Computation tree logic (CTL) is a propositional branching-time temporal logic used to model the possible computational branches taken by a system [12, 13]. The semantics of \(\textrm{CTL}\) are defined with respect to a Kripke structure.

Definition 1 (Kripke structure)

A Kripke structure \(\mathcal {M}\) is a tuple \(\left( S, S_0, T, L, AP\right) \) where \(S\) is a finite set of states, \(S_0\subseteq S\) is a set of initial states, \(T\subseteq (S\times S)\) is a transition relation, \(AP\) is a finite set of atomic propositions, and \(L: S\rightarrow 2^{AP}\) is a labeling function that associates each state \(s \in S\) with a subset of atomic propositions, namely those that hold in state s.

We require that \(\mathcal {M}\) be total: \(\forall s \in S, \exists t \in S: (s,t) \in T\), and that \(S\ne \emptyset \) implies \(S_0\ne \emptyset \). Also, different states have different labels: \(s \ne t \Rightarrow L(s) \ne L(t)\). We admit the empty Kripke structure, i.e., \(S= \emptyset \), due to mathematical necessity.

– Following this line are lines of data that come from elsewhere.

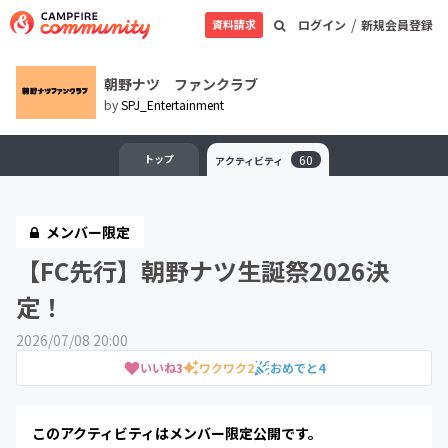
/
資料請求
ログイン
新規会員登録
朝野ナツ ファンクラブ
by
SPJ_Entertainment
トップ
60
アクティビティ
メンバー限定
【FC先行】朝野ナツ生誕祭2026決
定！
2026/07/08 20:00
いいね
3
ワクワク
2
おめでと
4
このアクティビティはメンバー限定公開です。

When referring to the constituents of \(\mathcal {M}= \left( S, S_0, T, L, AP\right) \), we write \(\mathcal {M}_{S},\) \(\mathcal {M}_{S_0},\) \(\mathcal {M}_T\), \(\mathcal {M}_{L},\) and \(\mathcal {M}_{AP}\) respectively. State t is a successor of state s in M iff \((s,t) \in T\). We will write \(s\rightarrow t\) in this case. A path \(\pi \) in \(\mathcal {M}\) is a (finite or infinite) sequence of states, \(\pi =s_{0}, s_{1}, \ldots \), such that \(\forall i \ge 0: (s_i,s_{i+1}) \in T\).

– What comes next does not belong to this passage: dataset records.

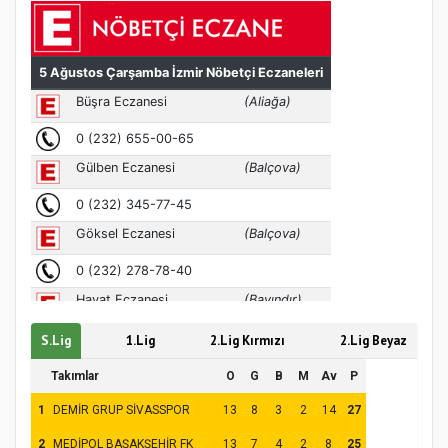
MÜFTÜ ABULSELAM ÖZDERE’YE ZİYARET
S.Lig
1.Lig
2.Lig Kırmızı
2.Lig Beyaz
Takımlar
O
G
B
M
Av
P
1
DEMİR GRUP SİVASSPOR
13
8
3
2
14
27
2
MEDİPOL BAŞAKŞEHİR FK
13
7
4
2
8
25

To model the behavior of a concurrent program \(P= P_1,\ldots ,P_n\), we define a special type of Kripke structure: a multiprocess Kripke structure is one in which the set of atomic propositions \(AP\) is partitioned into disjoint subsets \(AP_1,\ldots ,AP_n\), states have the form \((s_1,\ldots ,s_n)\) and transitions T are partitioned into disjoint subsets \(T_1,\ldots ,T_n\). The set of atomic propositions “owned” by \(P_i\) is denoted by \(AP_i\): they can only be changed by \(P_i\), but can be read by other processes. The local state of \(P_i\) is written as \(s_i\), and is labelled by the subset of \(AP_i\) whose propositions are true in \(s_i\). Then, the truth value of \(p \in AP_i\) in global state \((s_1,\ldots ,s_n)\) is given by its value in local state \(s_i\). \(T_i\) gives the transitions of process \(P_i\), which are denoted as \(s \, {\mathop {\rightarrow }\limits ^{i}} \, t\). For state \(s = (s_1,\ldots ,s_n)\), define \(s \upharpoonright i = s_i\), and \(s \downarrow i = (s_1,\ldots ,s_{i-1},s_{i+1},\ldots ,s_n)\). We then require \(s \downarrow i = t \downarrow i\) for every transition \(s \, {\mathop {\rightarrow }\limits ^{i}} \, t\), i.e., transitions by \(P_i\) do not change atomic propositions of other processes.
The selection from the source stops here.